■ **MATERIAL FOR THIS EXERCISE**
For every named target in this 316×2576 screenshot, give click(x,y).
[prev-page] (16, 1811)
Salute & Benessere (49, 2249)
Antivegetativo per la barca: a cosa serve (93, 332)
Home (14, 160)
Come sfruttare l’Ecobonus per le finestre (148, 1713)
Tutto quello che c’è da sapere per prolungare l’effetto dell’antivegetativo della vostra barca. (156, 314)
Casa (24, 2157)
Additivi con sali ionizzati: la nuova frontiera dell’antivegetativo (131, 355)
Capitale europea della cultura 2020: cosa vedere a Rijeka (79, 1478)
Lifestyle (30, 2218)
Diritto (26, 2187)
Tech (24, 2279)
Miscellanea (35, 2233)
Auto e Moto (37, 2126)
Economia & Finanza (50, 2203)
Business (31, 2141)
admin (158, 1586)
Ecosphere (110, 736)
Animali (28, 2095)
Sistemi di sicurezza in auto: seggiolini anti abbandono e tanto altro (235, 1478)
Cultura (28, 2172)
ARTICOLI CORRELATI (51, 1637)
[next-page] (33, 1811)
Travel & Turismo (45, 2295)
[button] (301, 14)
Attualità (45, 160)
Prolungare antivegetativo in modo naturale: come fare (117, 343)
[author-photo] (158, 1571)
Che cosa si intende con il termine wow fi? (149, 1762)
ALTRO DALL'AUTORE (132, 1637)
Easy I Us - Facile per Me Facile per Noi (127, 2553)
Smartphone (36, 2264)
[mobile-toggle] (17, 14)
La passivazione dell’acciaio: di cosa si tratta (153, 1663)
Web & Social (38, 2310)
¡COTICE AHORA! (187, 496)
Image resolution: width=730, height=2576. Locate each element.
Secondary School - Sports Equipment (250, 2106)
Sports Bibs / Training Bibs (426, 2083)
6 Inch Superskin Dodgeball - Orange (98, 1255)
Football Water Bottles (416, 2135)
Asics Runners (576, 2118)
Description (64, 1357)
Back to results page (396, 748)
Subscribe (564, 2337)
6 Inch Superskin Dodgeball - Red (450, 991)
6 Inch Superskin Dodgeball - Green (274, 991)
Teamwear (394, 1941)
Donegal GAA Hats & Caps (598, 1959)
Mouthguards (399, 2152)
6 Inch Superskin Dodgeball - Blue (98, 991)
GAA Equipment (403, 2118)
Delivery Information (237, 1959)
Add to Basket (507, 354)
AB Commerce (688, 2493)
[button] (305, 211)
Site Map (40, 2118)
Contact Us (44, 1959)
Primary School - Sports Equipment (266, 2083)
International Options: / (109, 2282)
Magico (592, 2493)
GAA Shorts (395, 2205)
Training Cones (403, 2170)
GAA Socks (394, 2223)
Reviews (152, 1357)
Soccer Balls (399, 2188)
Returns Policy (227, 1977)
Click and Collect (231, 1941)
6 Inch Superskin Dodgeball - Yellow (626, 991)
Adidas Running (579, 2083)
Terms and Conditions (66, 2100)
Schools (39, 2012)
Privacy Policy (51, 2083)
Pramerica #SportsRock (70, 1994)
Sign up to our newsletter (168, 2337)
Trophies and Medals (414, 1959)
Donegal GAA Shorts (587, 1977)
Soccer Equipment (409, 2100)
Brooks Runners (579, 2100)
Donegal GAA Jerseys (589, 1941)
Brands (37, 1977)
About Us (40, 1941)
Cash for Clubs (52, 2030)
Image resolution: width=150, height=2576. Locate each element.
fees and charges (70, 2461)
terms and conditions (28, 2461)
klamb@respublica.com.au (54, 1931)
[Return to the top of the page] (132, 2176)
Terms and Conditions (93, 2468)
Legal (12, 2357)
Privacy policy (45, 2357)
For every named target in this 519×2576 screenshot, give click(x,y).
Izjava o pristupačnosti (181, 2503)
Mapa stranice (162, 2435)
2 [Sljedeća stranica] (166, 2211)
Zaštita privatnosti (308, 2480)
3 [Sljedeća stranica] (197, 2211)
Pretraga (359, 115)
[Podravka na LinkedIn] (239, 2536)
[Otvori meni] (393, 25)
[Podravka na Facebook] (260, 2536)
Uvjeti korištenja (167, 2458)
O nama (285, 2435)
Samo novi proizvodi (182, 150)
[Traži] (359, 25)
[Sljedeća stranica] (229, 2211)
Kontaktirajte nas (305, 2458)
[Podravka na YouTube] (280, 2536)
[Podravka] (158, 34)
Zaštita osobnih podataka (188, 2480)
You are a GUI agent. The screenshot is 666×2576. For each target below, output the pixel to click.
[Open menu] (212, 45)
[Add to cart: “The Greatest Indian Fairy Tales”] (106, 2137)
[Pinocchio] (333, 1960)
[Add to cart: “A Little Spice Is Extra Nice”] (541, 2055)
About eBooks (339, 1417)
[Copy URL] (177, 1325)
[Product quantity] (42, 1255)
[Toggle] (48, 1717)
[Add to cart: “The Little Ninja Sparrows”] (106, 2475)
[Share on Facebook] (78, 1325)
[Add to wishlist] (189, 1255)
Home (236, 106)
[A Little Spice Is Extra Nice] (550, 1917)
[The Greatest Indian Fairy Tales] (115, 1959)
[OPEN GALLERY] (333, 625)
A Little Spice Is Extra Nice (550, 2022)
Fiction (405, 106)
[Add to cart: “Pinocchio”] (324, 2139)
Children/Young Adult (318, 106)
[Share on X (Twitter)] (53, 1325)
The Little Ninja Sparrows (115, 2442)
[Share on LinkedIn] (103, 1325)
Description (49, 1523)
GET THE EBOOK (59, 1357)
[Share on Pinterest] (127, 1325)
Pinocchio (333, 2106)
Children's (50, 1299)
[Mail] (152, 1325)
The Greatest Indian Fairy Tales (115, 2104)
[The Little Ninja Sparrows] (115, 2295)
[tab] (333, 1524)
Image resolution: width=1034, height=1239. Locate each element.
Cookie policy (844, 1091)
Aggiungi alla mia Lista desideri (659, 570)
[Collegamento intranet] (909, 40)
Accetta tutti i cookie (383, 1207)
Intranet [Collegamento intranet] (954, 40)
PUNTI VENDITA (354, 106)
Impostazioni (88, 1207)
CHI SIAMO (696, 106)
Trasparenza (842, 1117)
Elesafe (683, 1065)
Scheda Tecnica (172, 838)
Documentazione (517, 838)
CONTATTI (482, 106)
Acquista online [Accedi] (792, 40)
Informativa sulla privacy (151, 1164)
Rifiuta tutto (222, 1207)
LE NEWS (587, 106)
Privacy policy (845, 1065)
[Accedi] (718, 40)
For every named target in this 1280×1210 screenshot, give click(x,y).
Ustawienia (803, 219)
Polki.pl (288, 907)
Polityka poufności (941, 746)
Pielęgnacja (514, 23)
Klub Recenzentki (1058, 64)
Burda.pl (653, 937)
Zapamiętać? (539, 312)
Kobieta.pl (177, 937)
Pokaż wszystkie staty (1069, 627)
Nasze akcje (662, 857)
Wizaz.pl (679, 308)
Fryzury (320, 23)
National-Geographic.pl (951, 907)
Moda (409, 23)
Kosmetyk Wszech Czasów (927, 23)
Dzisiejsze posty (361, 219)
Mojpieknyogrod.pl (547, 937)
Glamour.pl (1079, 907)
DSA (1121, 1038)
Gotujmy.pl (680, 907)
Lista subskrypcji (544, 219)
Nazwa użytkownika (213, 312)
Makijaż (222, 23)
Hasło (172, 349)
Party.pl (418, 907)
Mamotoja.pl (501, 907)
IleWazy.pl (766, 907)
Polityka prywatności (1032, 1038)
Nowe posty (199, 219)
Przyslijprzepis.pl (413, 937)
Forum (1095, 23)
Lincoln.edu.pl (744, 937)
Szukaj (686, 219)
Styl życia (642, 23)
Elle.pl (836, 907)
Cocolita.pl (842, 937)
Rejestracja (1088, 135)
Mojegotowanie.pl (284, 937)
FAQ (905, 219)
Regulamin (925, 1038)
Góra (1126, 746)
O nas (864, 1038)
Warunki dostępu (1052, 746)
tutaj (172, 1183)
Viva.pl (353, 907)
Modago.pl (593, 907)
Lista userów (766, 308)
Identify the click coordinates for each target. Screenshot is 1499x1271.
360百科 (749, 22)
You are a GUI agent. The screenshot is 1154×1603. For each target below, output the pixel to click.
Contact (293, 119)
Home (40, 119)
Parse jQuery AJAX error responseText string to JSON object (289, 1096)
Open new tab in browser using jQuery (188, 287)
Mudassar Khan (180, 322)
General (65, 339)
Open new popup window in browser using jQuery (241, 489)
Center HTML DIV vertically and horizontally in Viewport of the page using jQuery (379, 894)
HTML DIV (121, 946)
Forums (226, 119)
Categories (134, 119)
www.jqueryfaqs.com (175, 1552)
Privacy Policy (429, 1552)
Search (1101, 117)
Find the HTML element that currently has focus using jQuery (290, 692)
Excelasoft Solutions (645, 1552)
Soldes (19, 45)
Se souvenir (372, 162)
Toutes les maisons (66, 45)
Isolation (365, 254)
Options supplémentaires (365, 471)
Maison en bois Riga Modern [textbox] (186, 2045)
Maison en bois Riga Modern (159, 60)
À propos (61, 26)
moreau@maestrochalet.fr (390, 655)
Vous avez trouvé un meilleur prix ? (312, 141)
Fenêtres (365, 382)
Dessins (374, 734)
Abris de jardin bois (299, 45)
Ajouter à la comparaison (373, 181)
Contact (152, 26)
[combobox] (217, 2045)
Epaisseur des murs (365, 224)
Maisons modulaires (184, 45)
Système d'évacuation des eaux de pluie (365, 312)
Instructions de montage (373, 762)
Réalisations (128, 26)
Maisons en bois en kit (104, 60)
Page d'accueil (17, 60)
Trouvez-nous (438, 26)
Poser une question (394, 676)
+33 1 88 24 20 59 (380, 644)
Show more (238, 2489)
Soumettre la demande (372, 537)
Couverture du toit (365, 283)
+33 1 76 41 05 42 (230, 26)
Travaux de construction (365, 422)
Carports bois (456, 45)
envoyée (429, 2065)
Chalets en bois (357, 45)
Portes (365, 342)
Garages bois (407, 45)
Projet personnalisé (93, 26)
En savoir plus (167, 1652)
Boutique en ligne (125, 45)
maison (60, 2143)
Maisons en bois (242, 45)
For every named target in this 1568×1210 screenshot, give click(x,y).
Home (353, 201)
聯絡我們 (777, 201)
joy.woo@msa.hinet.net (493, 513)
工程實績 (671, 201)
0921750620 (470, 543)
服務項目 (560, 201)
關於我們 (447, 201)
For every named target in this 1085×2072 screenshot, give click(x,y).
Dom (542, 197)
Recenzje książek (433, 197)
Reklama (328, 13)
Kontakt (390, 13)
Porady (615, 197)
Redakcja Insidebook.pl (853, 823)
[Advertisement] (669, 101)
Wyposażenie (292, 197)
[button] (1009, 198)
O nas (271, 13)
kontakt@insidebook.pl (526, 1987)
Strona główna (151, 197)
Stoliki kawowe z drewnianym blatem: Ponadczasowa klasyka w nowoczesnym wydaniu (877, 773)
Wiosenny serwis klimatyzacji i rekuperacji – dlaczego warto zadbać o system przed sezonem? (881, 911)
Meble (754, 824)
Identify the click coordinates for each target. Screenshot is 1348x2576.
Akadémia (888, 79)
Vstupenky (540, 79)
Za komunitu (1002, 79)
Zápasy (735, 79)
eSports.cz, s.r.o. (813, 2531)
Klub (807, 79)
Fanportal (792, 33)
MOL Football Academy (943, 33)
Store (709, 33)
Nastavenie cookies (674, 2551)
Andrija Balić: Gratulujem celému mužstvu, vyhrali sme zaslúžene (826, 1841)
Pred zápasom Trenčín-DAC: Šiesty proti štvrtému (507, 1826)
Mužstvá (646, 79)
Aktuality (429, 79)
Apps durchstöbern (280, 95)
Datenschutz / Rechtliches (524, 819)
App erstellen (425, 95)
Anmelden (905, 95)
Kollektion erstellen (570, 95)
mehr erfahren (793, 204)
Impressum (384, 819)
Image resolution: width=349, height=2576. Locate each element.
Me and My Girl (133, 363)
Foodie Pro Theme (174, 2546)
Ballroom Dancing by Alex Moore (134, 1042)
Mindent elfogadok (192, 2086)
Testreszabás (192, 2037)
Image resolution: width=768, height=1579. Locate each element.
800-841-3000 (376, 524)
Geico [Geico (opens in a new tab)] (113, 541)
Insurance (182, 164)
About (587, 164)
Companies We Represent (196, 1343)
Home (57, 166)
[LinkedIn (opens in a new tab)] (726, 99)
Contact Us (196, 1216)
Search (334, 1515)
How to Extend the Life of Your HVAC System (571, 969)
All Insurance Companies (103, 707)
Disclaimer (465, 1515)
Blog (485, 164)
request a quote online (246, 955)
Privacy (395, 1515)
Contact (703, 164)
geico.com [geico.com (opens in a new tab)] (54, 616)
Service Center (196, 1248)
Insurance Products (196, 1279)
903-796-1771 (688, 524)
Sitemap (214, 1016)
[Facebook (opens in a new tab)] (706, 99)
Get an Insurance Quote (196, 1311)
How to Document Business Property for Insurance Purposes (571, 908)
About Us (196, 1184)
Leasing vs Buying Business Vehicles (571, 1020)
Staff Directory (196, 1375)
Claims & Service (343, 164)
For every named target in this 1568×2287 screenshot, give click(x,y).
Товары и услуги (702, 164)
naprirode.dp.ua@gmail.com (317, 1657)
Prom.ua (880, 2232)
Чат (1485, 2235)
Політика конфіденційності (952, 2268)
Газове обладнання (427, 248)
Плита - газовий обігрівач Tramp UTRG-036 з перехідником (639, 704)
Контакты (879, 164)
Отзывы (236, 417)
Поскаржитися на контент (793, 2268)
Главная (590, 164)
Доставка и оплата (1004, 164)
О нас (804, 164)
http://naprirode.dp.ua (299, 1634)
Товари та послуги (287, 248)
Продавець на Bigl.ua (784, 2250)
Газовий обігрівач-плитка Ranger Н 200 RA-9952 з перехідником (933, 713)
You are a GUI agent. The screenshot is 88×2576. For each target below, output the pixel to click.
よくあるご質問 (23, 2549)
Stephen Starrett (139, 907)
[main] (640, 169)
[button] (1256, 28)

■ **PROBLEM REQUIREMENTS**
Look back at the entries above. Retype the line with "Чат (1485, 2235)", the line with "Главная (590, 164)", and all lines in between.

■ **RESULT BELOW**
Чат (1485, 2235)
Політика конфіденційності (952, 2268)
Газове обладнання (427, 248)
Плита - газовий обігрівач Tramp UTRG-036 з перехідником (639, 704)
Контакты (879, 164)
Отзывы (236, 417)
Поскаржитися на контент (793, 2268)
Главная (590, 164)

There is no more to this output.